I was born and raised in central Ohio and for the most part, I enjoyed living there because that’s really all I ever knew aside from multiple trips to Walt Disney World in Florida. We didn’t really go, well, anywhere. In my family it seemed like once you were in Ohio, you stayed in Ohio. Small town life there wasn’t especially exciting but it was “acceptable”. My parents, my in-law, our daughter & my sister’s family all still live in Ohio.
While it’s nice to go back and visit Ohio, I always feel the draw of New York on my heart for my home. You see, my husband threw a wrench in my life in 2009 by joining the military and we were subsequently stationed at the U.S. Military Academy at West Point, NY. I wasn’t exploring my family tree then and I knew little about the deep roots that lie waiting for me, quite nearly, right under my very feet.
My very first moment at West Point, driving down the huge hill of Stoney Lonesome Road and catching my first glimpse of the Hudson River, took my breathe away. (If you haven’t visited, you surely should!). Within the week, I was positively smitten with Orange County. I oddly felt right at home and that this was were I was supposed to be all along. It was an odd sensation to come to a strange state only to feel more comfortable than you did even in your home state surrounded by immediate family but I really did. And it wasn’t just me. My husband echoed my feelings by proclaiming that he could live here forever. So when he decided that it was nearing time to separate from the Army, we began looking at houses in the Vail’s Gate/New Windsor/Cornwall area about 15 minutes from West Point. Rich in history and with sweeping views of the Hudson River, it is idyllic and picturesque. (bonus: lots of wineries nearby!)
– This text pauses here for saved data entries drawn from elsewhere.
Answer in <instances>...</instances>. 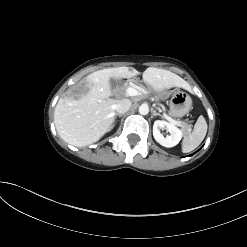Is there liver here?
<instances>
[{
	"instance_id": "1",
	"label": "liver",
	"mask_w": 247,
	"mask_h": 247,
	"mask_svg": "<svg viewBox=\"0 0 247 247\" xmlns=\"http://www.w3.org/2000/svg\"><path fill=\"white\" fill-rule=\"evenodd\" d=\"M134 68L117 67L89 74L82 84L87 93L75 99L69 90L55 107L54 123L59 136L76 147L97 142L111 130L117 100L111 95L110 78H132L139 75ZM143 81L160 92L172 87L189 89V84L180 76L164 69L149 67L143 72Z\"/></svg>"
}]
</instances>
Then when I began looking at my family tree and researching, I assumed the first reference to an ancestor living in my neck of the woods in New York was just a “little coincidence”. But then whole gobs of families began popping off my tree to settle in Orange County! How exciting! As I dug even further, I realized that a massive amount my family came here, settled, helped build these river towns and then made a complete lives for themselves right here in my very backyard. There are some buried right nearby!
As I continue to pour through the Jayne, Woodhull, Wheeler and Archer lines, I am amazed and delighted by how so many of them called this part of New York home as well. I often wonder as we are driving around, if they too, traveled this same stretch of road. It happened to me as well, walking around West Point and the last Continental Army encampment, when I realized George Washington had stood directly where I was. Shivers! Real shivers ran down my back and neck. (some day I’ll discuss my admiration/slight obsession with Washington)
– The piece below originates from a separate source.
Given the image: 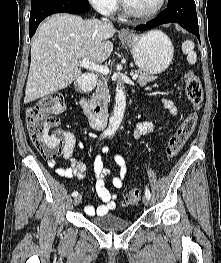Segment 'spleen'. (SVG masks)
Masks as SVG:
<instances>
[{"label": "spleen", "instance_id": "obj_1", "mask_svg": "<svg viewBox=\"0 0 221 263\" xmlns=\"http://www.w3.org/2000/svg\"><path fill=\"white\" fill-rule=\"evenodd\" d=\"M182 51L187 55V61L193 65L197 61V54L194 51V43L190 40H186L182 43Z\"/></svg>", "mask_w": 221, "mask_h": 263}]
</instances>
Digging around the web, I found references to ancestors being town clerks and the likes, which spurned me to start checking into to local history in Orange County and I’m anxiously awaiting my appointments with a town historian and a local history librarian next week to see what all the can help me uncover as well. Access to these local treasure troves are by appointment only.
When I realized that so much of my family history began here, I began to wonder if that’s not why I immediately felt “at home” here in New York. I know it sounds silly and a bit “fluffy” but how serendipitous is it to grow up 600 miles away in another state and then move to New York only to find out that you’re residing in the very place your family helped create? Is it weird to call it serendipity? *shrug*
Whatever it is, right now, I am feeling so genealogically blessed.